[[ TASK MATERIAL open ]]

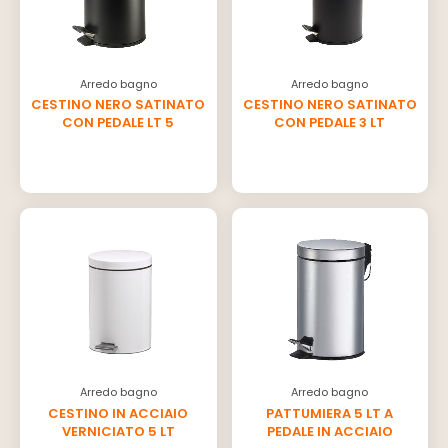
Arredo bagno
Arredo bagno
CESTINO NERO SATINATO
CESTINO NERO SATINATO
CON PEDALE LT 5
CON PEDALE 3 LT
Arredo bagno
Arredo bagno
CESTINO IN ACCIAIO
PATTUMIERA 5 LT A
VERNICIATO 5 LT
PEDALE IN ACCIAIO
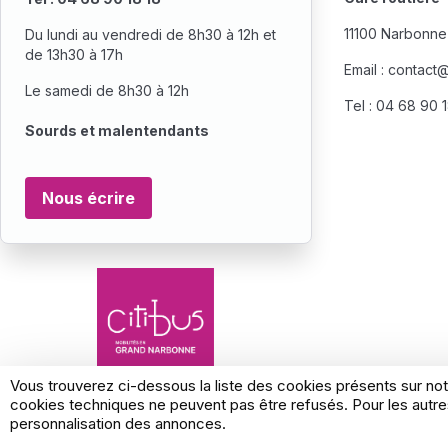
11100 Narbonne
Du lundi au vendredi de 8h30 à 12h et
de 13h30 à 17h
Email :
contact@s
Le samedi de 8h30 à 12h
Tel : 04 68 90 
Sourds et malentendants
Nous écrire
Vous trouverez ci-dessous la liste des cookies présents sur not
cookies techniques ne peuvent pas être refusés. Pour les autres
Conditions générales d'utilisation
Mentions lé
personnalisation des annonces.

[[ TASK MATERIAL closed ]]

Reproduce these records exactly, but not the pictures.

RESULT:
Arredo bagno
Arredo bagno
CESTINO NERO SATINATO
CESTINO NERO SATINATO
CON PEDALE LT 5
CON PEDALE 3 LT
Arredo bagno
Arredo bagno
CESTINO IN ACCIAIO
PATTUMIERA 5 LT A
VERNICIATO 5 LT
PEDALE IN ACCIAIO
11100 Narbonne
Du lundi au vendredi de 8h30 à 12h et
de 13h30 à 17h
Email :
contact@s
Le samedi de 8h30 à 12h
Tel : 04 68 90 
Sourds et malentendants
Nous écrire
Vous trouverez ci-dessous la liste des cookies présents sur not
cookies techniques ne peuvent pas être refusés. Pour les autres
Conditions générales d'utilisation
Mentions lé
personnalisation des annonces.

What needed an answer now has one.